In the 2007 deposition, made public before a court hearing yesterday, Mr Trump said he uses "mental projections" to estimate the worth of his properties, admitted exaggerating the success of his businesses ("who wouldn't?"), and says that his perception of his own personal "brand value" goes up and down with his mood. The upshot is that Mr Trump's actual worth is more mysterious than ever, at a time when he is fighting to salvage numerous property deals from the recession and has seen his Atlantic City casinos business go bankrupt.
Mr Trump says that anyone claiming he is not a billionaire is undermining his business, and that the allegations in TrumpNation, a book by New York Times reporter Timothy O'Brien, had cost him lucrative deals across the world. Mr O'Brien and his publishers were in a New Jersey court yesterday arguing that his lawsuit is ridiculous, and asking a judge to throw out the mogul's claims for $5bn in compensation and damages.
Mr O'Brien wrote that Mr Trump was worth a quarter of a billion at best, and perhaps no more than $150m. At the same time, Mr Trump was telling his banks and Atlantic City casino regulators that his businesses were worth $3.6bn – and telling any reporter who asked that he was worth $6bn.
The difference, he explained, was that his personal "brand value" amounts to around $2bn. "There are those that say the value of the brand is very, very valuable," he said at the deposition, and added: "My net worth fluctuates, and it goes up and down with markets and with attitudes and with feelings, even my own feeling."
With lawyers preparing for yesterday's hearing, Mr Trump remained belligerent over the weekend. Talking to the Wall Street Journal, he promised that Mr O'Brien would "wish he had never heard of that goddam book".

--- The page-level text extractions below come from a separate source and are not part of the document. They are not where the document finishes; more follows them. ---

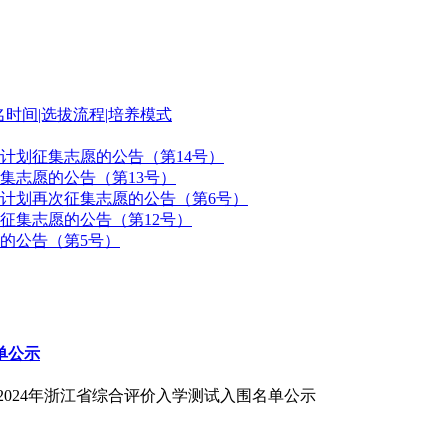
名时间|选拔流程|培养模式
生计划征集志愿的公告（第14号）
集志愿的公告（第13号）
生计划再次征集志愿的公告（第6号）
征集志愿的公告（第12号）
愿的公告（第5号）
单公示
2024年浙江省综合评价入学测试入围名单公示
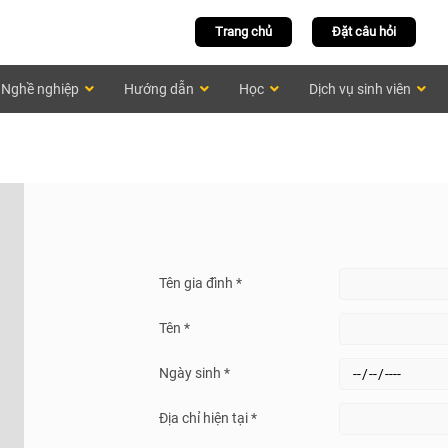
Trang chủ
Đặt câu hỏi
Nghề nghiệp
Hướng dẫn
Học
Dịch vụ sinh viên
Tên gia đình *
Tên *
Ngày sinh *
Địa chỉ hiện tại *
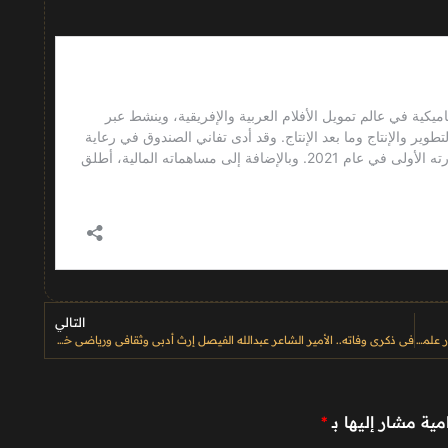
التالي
مجمع الملك سلمان للغة العربية يصدر دليلًا يوثق أكثر من 400 إصدار علمي
في ذكرى وفاته.. الأمير الشاعر عبدالله الفيصل إرث أدبي وثقافي ورياضي خالد في الذاكرة السعودية
مية مشار إليها بـ
*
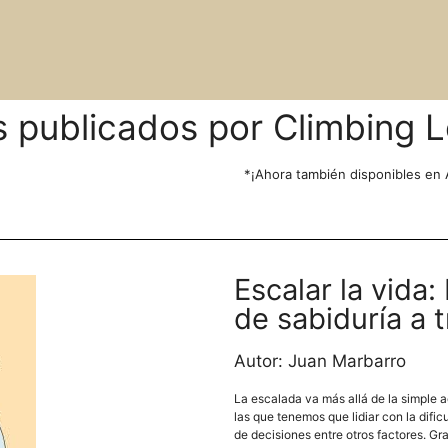
s publicados por Climbing L
*¡Ahora también disponibles en
Escalar la vida:
de sabiduría a t
Autor: Juan Marbarro
La escalada va más allá de la simple 
las que tenemos que lidiar con la dific
de decisiones entre otros factores. Gr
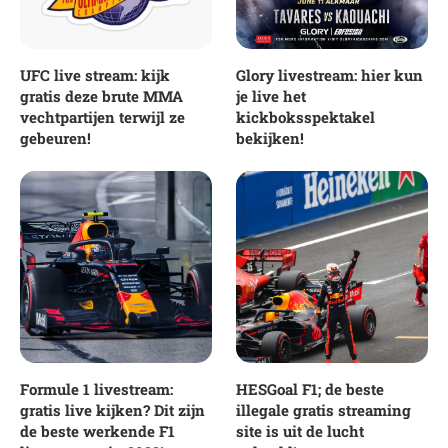
UFC live stream: kijk
Glory livestream: hier kun
gratis deze brute MMA
je live het
vechtpartijen terwijl ze
kickboksspektakel
gebeuren!
bekijken!
Formule 1 livestream:
HESGoal F1; de beste
gratis live kijken? Dit zijn
illegale gratis streaming
de beste werkende F1
site is uit de lucht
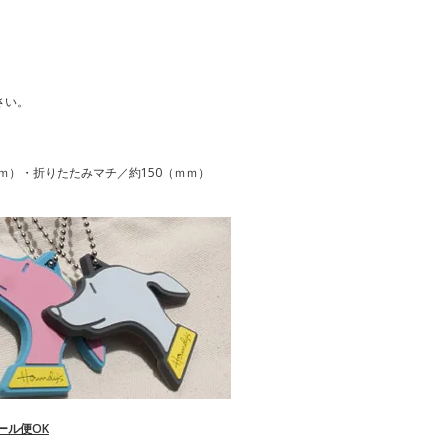
さい。
（ｍｍ）・折りたたみマチ／約150（ｍｍ）
ール便OK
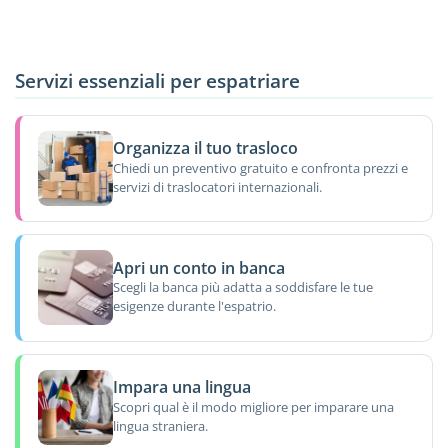
Servizi essenziali per espatriare
Organizza il tuo trasloco
Chiedi un preventivo gratuito e confronta prezzi e
servizi di traslocatori internazionali.
Apri un conto in banca
Scegli la banca più adatta a soddisfare le tue
esigenze durante l'espatrio.
Impara una lingua
Scopri qual è il modo migliore per imparare una
lingua straniera.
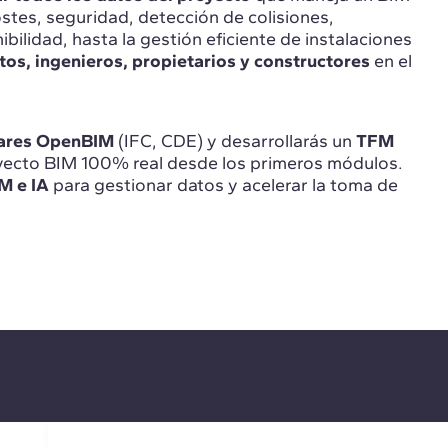
tes, seguridad, detección de colisiones,
bilidad, hasta la gestión eficiente de instalaciones
tos, ingenieros, propietarios y constructores
en el
ares OpenBIM
(IFC, CDE) y desarrollarás un
TFM
yecto BIM 100% real desde los primeros módulos.
M e IA
para gestionar datos y acelerar la toma de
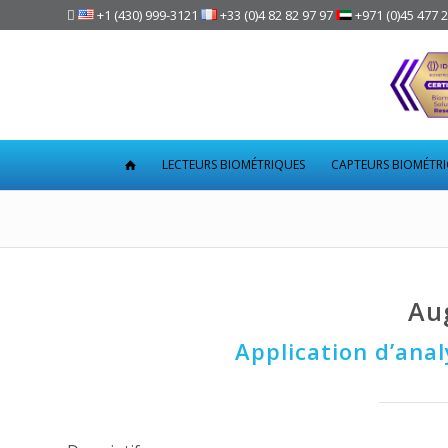

+1 (430) 999-3121
+33 (0)4 82 82 97 97
+971 (0)45 477 
LECTEURS BIOMÉTRIQUES
CAPTEURS BIOMÉTR
Au
Application d’anal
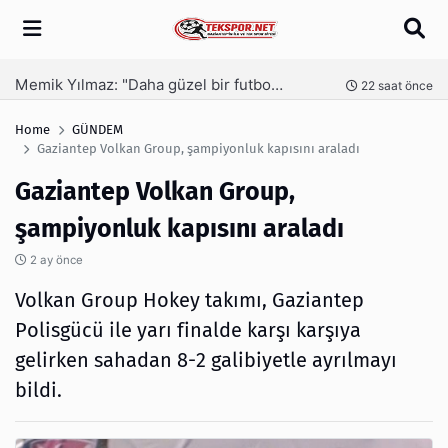
Arama
Memik Yılmaz: "Daha güzel bir futbol seyrettirmek için mücadele ediyoruz"
nce
22 saat önce
Home
GÜNDEM
Gaziantep Volkan Group, şampiyonluk kapısını araladı
Gaziantep Volkan Group,
şampiyonluk kapısını araladı
2 ay önce
Volkan Group Hokey takımı, Gaziantep
Polisgücü ile yarı finalde karşı karşıya
gelirken sahadan 8-2 galibiyetle ayrılmayı
bildi.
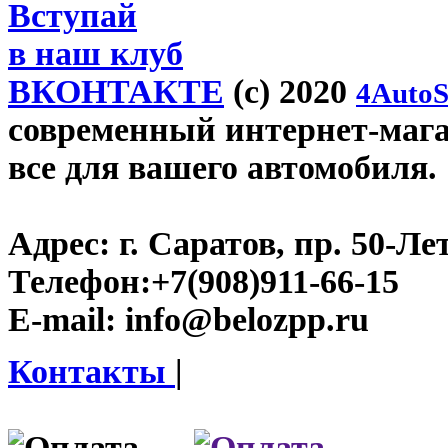
Вступай
в наш клуб
ВКОНТАКТЕ
(c) 2020
4AutoS
современный интернет-магаз
все для вашего автомобиля.
Адрес:
г. Саратов, пр. 50-Ле
Телефон:
+7(908)911-66-15
E-mail:
info@belozpp.ru
Контакты
|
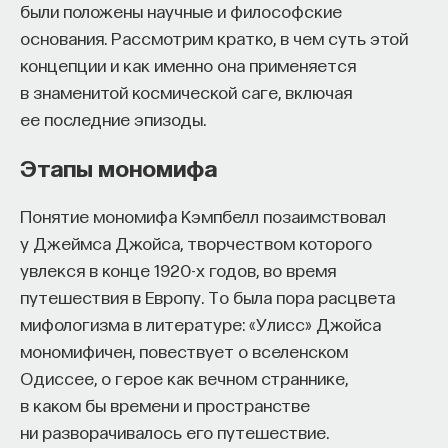
были положены научные и философские
основания. Рассмотрим кратко, в чем суть этой
концепции и как именно она применяется
в знаменитой космической саге, включая
ее последние эпизоды.
Этапы мономифа
Понятие мономифа Кэмпбелл позаимствовал
у Джеймса Джойса, творчеством которого
увлекся в конце 1920-х годов, во время
путешествия в Европу. То была пора расцвета
мифологизма в литературе: «Улисс» Джойса
мономифичен, повествует о вселенском
Одиссее, о герое как вечном страннике,
в каком бы времени и пространстве
ни разворачивалось его путешествие.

In the deposition, Mr Trump was confronted with evidence that, in public interviews, he had exaggerated his ownership stake in some of the properties that bear his name. There are Trump-branded skyscrapers, casinos, golf clubs and other businesses throughout the world, but many have outside investors or bank loans underpinning them. An assessment by Deutsche Bank, when it underwrote a loan for one property, was that Mr Trump was worth $788m. He said Deutsche did not count all his assets.
There was also a skirmish over the meaning of the word "average". While he publicly claimed that an apartment development was selling for $1,300 per square foot on average, he conceded that "on some units I averaged $1,300" – meaning that this was most likely closer to a best price than to an average.
The developer was asked if he ever exaggerated in statements about his properties. "I think everybody does. Who wouldn't?" he said. "Would you like me to say, 'oh, gee, the building is not doing well, blah, blah, blah, come by the building' – nobody talks that way. Who would ever talk that way?"
At one point, a questioner asks if that means he inflates the value of his properties in general, non-financial public statements? "Not beyond reason," Mr Trump said.